For XBox, Budgen did the successful ads known as “Jump Rope” and “Water Balloon”. For Levi’s jeans, he directed “Twisted to Fit”, which implies that if you wear those jeans, your limbs will be completely flexible. His ad for the Sony Bravia LCD TV in 1999 – “Colour like no other”, to a soundtrack of the Rolling Stones’ song “She’s a Rainbow” – used 2.5 tonnes of children’s Play-Doh to have hundreds of multi-coloured bunnies cavort around New York City’s Foley Square.

On a more humanitarian level, Budgen directed a telling commercial for the National Society for the Prevention of Cruelty to Children, in which a cartoon character child is cleverly used to make the point as a real violent man chases it around his home, verbally and physically abusing it until throwing it down the stairs. As the ad goes silent, the camera pans to show a real child lying prone at the bottom of the stairs. “Real children don’t bounce back,” says the tagline.

He also helped raise awareness with a dramatic ad for Cancer Research UK, known in the industry as the “Enemy” ad. A narrator tells us: “Even cancer has an enemy – research ... It’s cancer’s turn to be afraid”. The final frame tells us, “make it sooner.”

Frank Budgen was born in London in 1954, but grew up in East Grinstead, Sussex, before attending what was then Manchester Polytechnic, now Manchester Metropolitan University. He got his first job as a copywriter with the ad agency BBDO, moving on to M&C Saatchi, and later the Boase Massimi Pollitt agency, where he helped create the Guardian’s famous “Points of View” ads, before switching from copywriting to directing with ad for John Smith’s bitter. After joining the Paul Weiland Film Company, he shot campaigns for the mobile phone company Orange, the radio station Capital FM and Holsten lager.

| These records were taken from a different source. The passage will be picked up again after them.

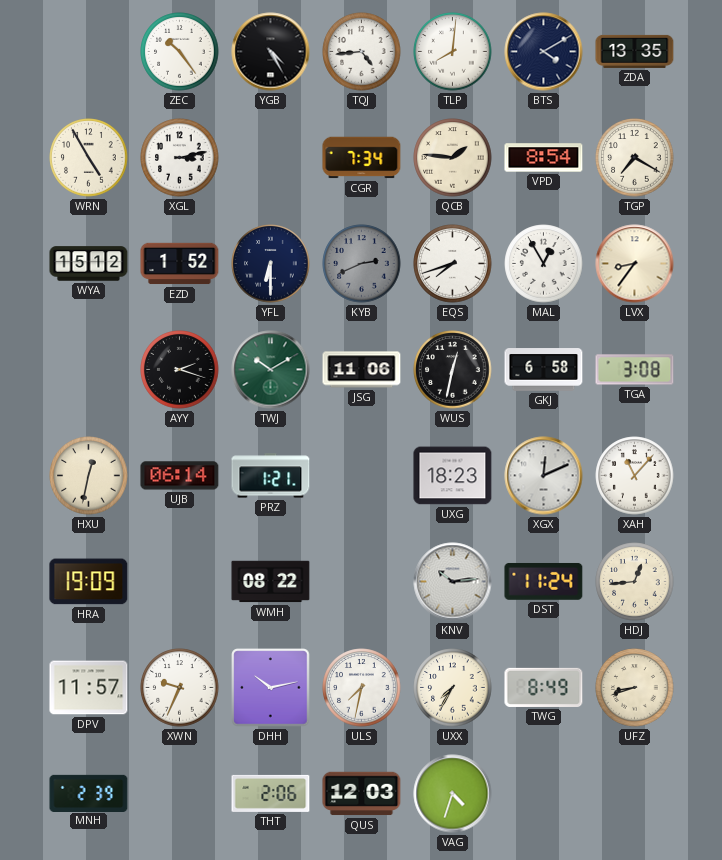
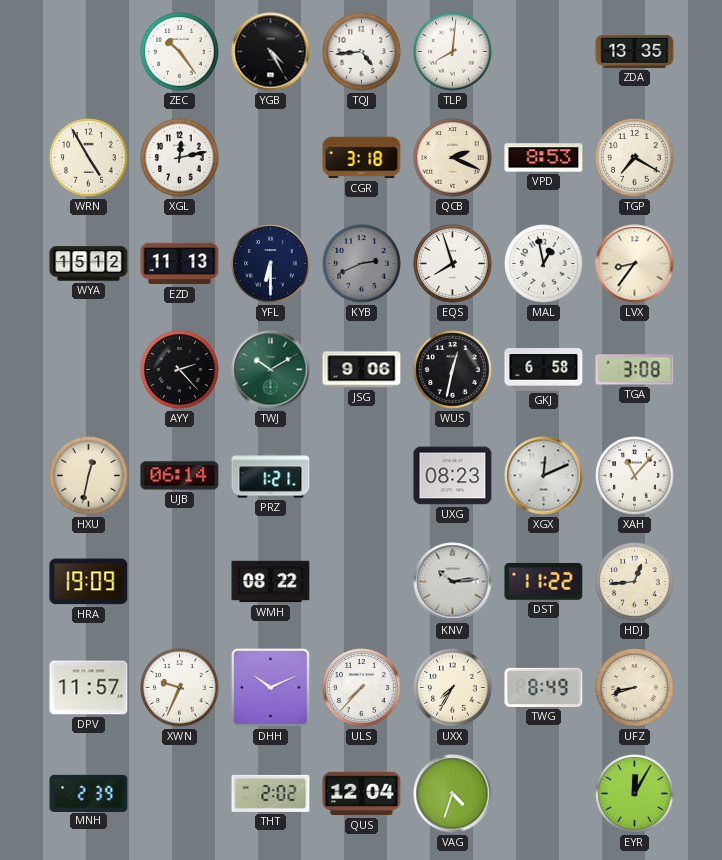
BTS: 4:10 -> none
XGL: 3:13 -> 12:13
CGR: 7:34 -> 3:18
QCB: 1:46 -> 2:19
VPD: 8:54 -> 8:53
EZD: 1:52 -> 11:13
EQS: 7:42 -> 7:57
MAL: 12:55 -> 12:58
AYY: 2:18 -> 2:23
JSG: 11:06 -> 9:06
UXG: 18:23 -> 08:23
DST: 11:24 -> 11:22
DHH: 10:13 -> 10:11
ULS: 7:32 -> 7:37
THT: 2:06 -> 2:02
QUS: 12:03 -> 12:04
EYR: none -> 12:05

Even after being diagnosed with leukaemia, Budgen continued to push industry boundaries, as with his ad last year for Taylor’s coffee of Harrogate, Yorkshire. In a departure from the usual coffee ads, his kaleidoscopic abstract images suggested how coffee stimulates the brain in the most beautiful of ways.

PHIL DAVISON

Frank Budgen, advertising film director: born London 3 October 1954; two daughters; died London 2 November 2015.